TASK REQUIREMENTS: Print the data below exactly, but only the lines from the one containing "す。メガネとサングラス。" down to the one containing "だから、まだ二つ（笑）。ビギナーです。", inclusive.

DATA RECORDS:
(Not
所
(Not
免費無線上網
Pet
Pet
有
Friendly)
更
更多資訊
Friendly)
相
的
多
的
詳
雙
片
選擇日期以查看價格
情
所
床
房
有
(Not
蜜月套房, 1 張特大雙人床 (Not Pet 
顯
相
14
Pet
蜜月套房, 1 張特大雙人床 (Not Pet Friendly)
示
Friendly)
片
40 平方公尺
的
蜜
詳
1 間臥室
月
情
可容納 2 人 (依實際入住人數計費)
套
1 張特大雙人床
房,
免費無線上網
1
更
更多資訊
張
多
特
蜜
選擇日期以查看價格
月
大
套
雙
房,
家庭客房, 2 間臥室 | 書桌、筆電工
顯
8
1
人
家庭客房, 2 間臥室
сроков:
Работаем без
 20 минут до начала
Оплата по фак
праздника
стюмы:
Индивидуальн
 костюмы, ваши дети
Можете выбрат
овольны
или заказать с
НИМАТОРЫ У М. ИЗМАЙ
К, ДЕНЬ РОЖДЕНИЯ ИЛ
==
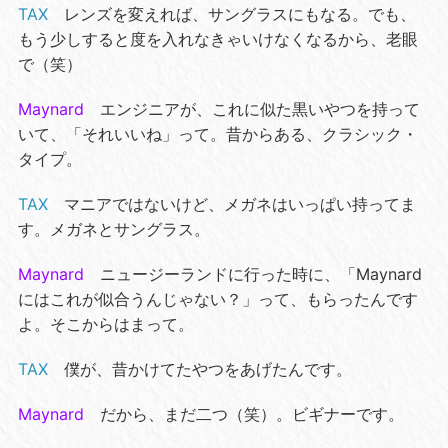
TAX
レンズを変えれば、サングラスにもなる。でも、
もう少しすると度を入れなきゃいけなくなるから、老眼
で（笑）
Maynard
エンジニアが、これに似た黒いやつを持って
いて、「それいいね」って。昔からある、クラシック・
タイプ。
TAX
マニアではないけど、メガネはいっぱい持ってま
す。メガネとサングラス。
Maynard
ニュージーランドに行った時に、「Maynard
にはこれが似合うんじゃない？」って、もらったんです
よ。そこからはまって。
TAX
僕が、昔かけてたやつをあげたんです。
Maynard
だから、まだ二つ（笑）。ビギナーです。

OUTPUT:
す。メガネとサングラス。
Maynard
ニュージーランドに行った時に、「Maynard
にはこれが似合うんじゃない？」って、もらったんです
よ。そこからはまって。
TAX
僕が、昔かけてたやつをあげたんです。
Maynard
だから、まだ二つ（笑）。ビギナーです。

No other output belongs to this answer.